__THE TASK__:
Start at the line holding "號:727500、執照編號:甲06403、品保會員編號:北1846)". Write out that line and each one after it to the end of the data, unchanged.
PROVIDED MATERIAL: Begin
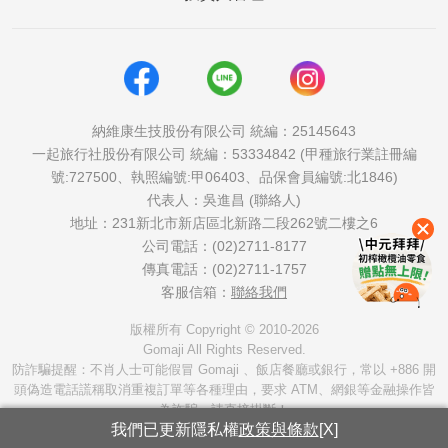
納維康生技股份有限公司 統編：25145643
一起旅行社股份有限公司 統編：53334842 (甲種旅行業註冊編
號:727500、執照編號:甲06403、品保會員編號:北1846)
代表人：吳進昌 (聯絡人)
地址：231新北市新店區北新路二段262號二樓之6
公司電話：(02)2711-8177
傳真電話：(02)2711-1757
客服信箱：
聯絡我們
版權所有 Copyright © 2010-2026
Gomaji All Rights Reserved.
防詐騙提醒：不肖人士可能假冒 Gomaji 、飯店餐廳或銀行，常以 +886 開
頭偽造電話謊稱取消重複訂單等各種理由，要求 ATM、網銀等金融操作皆
為詐騙，請直接掛斷！
我們已更新隱私權
政策與條款
[X]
PROVIDED MATERIAL: End
__ANSWER TO THE PROBLEM__:
號:727500、執照編號:甲06403、品保會員編號:北1846)
代表人：吳進昌 (聯絡人)
地址：231新北市新店區北新路二段262號二樓之6
公司電話：(02)2711-8177
傳真電話：(02)2711-1757
客服信箱：
聯絡我們
版權所有 Copyright © 2010-2026
Gomaji All Rights Reserved.
防詐騙提醒：不肖人士可能假冒 Gomaji 、飯店餐廳或銀行，常以 +886 開
頭偽造電話謊稱取消重複訂單等各種理由，要求 ATM、網銀等金融操作皆
為詐騙，請直接掛斷！
我們已更新隱私權
政策與條款
[X]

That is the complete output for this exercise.